Today is Christmas. The Feast of the Nativity of the Lord. The day when we celebrate the fact that God became man, a human being, in Jesus, who was born at Bethlehem.
Here is a video with Eleonore Stump, a very intelligent, thoughtful Christian philosopher. In this video, she discusses how it is possible to think of Jesus as God.
She says that, to understand the mystery of the Incarnation, the old patristic formulations help. In particular, the Chalcedonian formula states that Jesus is one person with two natures. The person Jesus is both divine and human, man and God: he has both natures.
If that dogmatic formulation sounds abstract and cold, it nonethelss communicates a reality that is full of love. Because the formulation helps you see how God can come closer to humanity in the person of Jesus.
Stump puts it this way:
The Difficulty
Jesus is interested in making God closer to human experience. He is always saying: Come to me.

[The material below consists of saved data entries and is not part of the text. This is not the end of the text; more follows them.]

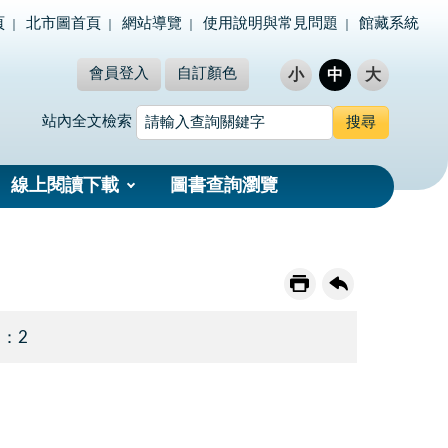
頁
北市圖首頁
網站導覽
使用說明與常見問題
館藏系統
會員登入
自訂顏色
小
中
大
站內全文檢索
線上閱讀下載
圖書查詢瀏覽
 ：2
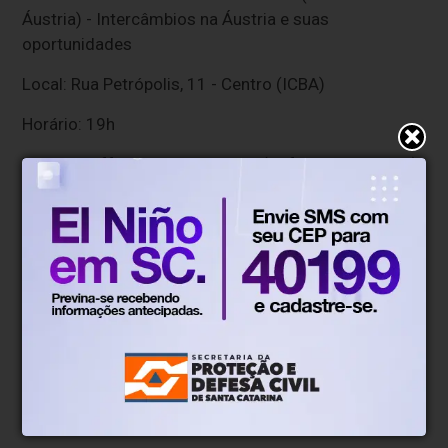
Áustria) - Intercâmbios na Áustria e suas
oportunidades
Local: Rua Petrópolis, 11 - Centro (ICBA)
Horário: 19h
Evento: Kaffee Mit Geschichten (Café com histórias):
UMA VIAGEM AO TEMPO
Local: Biblioteca do Sesc (Rua Dr. Amadeu da Luz,
165 - Centro)
Horário: 19h
Leia mais notícias de Blumenau e
região
Ruas de Blumenau sofrem alterações no trânsito
por conta de obras; veja os pontos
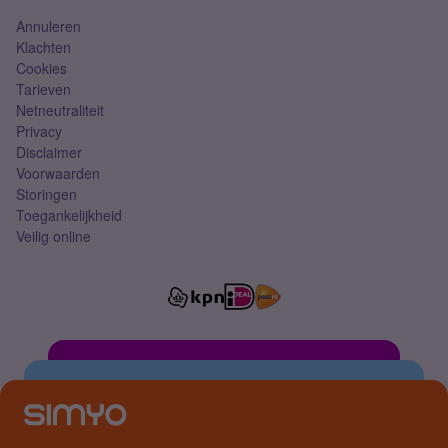
Annuleren
Klachten
Cookies
Tarieven
Netneutraliteit
Privacy
Disclaimer
Voorwaarden
Storingen
Toegankelijkheid
Veilig online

But how canGod get closer to humanity? A perfect, all-powerful God can’t stop being perfect or all-powerful. How can that kind of being empathize with a weak, limited human being?
What can be done?
The Solution
God cannot subtract from his nature, becoming less perfect, which would make Him other than He is. You’d run into contradiction. But He can add a nature: a human nature. That nature is limited and finite and weak.
The Simile
Stump offers a simile. God adopting a human nature and operating through that additional nature in Jesus is like an actor putting on blurry contact lenses. The actor actually has perfect vision, but if he’s playing the role of a blind person, the contact lenses will help the actor understand what it’s like to be that blind person, by experience. The blurry contact lenses will help bring that actor closer to the blind person and his blind reality, without detracting from his perfect 20/20 vision.
Similarly, in Jesus, you have a person who knows what it’s like to be human (because he is truly human), but who is also at the same time all-powerful and all-loving (because He is truly and totally divine).
(Note: I am sharing this video, because I am grateful for Stump’s discussion of the mystery of the Incarnation, and I think others might enjoy it and find it helpful, too.)